I think it really hit me as he laid limp in his hospital bed and was just getting ready to be wheeled off to one of the procedures. The nurse asked if his breathing stops or if his heart stops beating during one of the tests if he wanted CPR. He said “NO” before she even finished the sentence. That’s a hard pill to swallow.
Do you want to know what I was worried about earlier that day? My house getting cleaned, returning emails fast enough and whether I was going to be able to get back from the grocery story in time to pick up little man from day care. I found myself sitting in the corner of the room thinking maybe my house being cleaned wasn’t soo important- it can wait. I listened as Grandma’s phone rang over and over from people who they haven’t heard from in months….even YEARS, call and act concerned.

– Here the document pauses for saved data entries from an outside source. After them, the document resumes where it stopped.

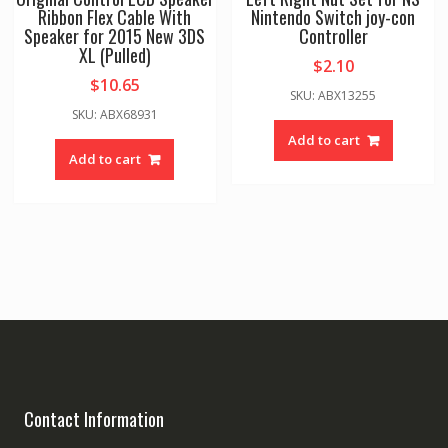
Ribbon Flex Cable With
Nintendo Switch joy-con
Speaker for 2015 New 3DS
Controller
XL (Pulled)
$
2.10
$
10.65
SKU: ABX13255
SKU: ABX68931
Add to cart
Add to cart
Contact Information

You know how news travels fast. People started hearing that Pap was back in the hospital and the phone calls start rolling in. I listened as she relayed a message to my Pap from someone who just called. They still speak so highly of people who make no attempt to come visit or make any attempt to make them a priority in their lives. I couldn’t help but battle with the thoughts that some of them are just calling so that they don’t feel guilty or regretful because at least they could say if something happened, they spoke with them “not to long ago”. I also battled with the thought that I even thought those things. People are busy, I get that and how dare I think that because there are people that I haven’t reached out to in a while-look who is calling the kettle black. I’d be lying if I said it didn’t hurt to see Grandma long for people to reach out who haven’t in a very long time and it hurts my heart and makes me super over protective. Like I said-there’s no classes on these things.

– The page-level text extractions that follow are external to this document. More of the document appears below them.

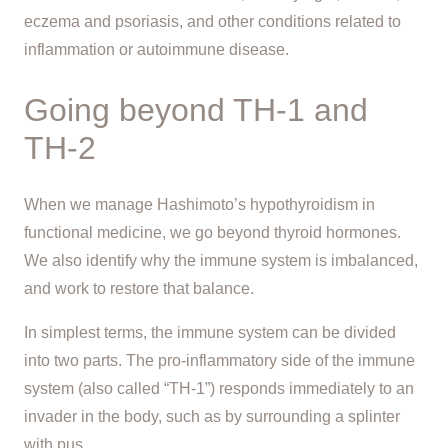
eczema and psoriasis, and other conditions related to
inflammation or autoimmune disease.
Going beyond TH-1 and
TH-2
When we manage Hashimoto’s hypothyroidism in
functional medicine, we go beyond thyroid hormones.
We also identify why the immune system is imbalanced,
and work to restore that balance.
In simplest terms, the immune system can be divided
into two parts. The pro-inflammatory side of the immune
system (also called “TH-1”) responds immediately to an
invader in the body, such as by surrounding a splinter
with pus.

I’ve experienced death before but it was sudden. My sister died in a car accident that was unforeseen and like a bandaid being pulled off, we found ourselves shocked, unprepared and left to grieve without warning. But this time around…I think they call it the long goodbye. His body is failing him. His mind is slowly deteriorating and the man that we once knew is slowly slipping away. This time around, we have time to prepare. It’s somewhat bearable now because he still knows who we are, but when the day comes that he doesn’t it’s going to break all of our hearts. He already doesn’t look like the same man with his frail body, he doesn’t have the personality of the same man I remember growing up….. but I hang on to the fact that at least he still recognizes my face and knows my name.
I am at the confronting age in my late 30’s where the realization that my loved ones are no longer invincible. For most of us, we grow up assuming that our treasured parents/grandparents will surely be around to deliver a speech at our wedding, witness the birth of our own children and experience for themselves the joy of being grandparents for years to come. And if you’re among the fortunate enough to have that time, take that opportunity to make the moments count.
So as I sat in my car with my head against the seat, watching the squirrels gather their food, getting ready to photograph a wonderful family and their Grandma who had been recently battling a rare cancer – I thought about how this family is making the moments count. During that session, we laughed, we giggled and although they were oblivious that I had just left the hospital, it was exactly what I needed.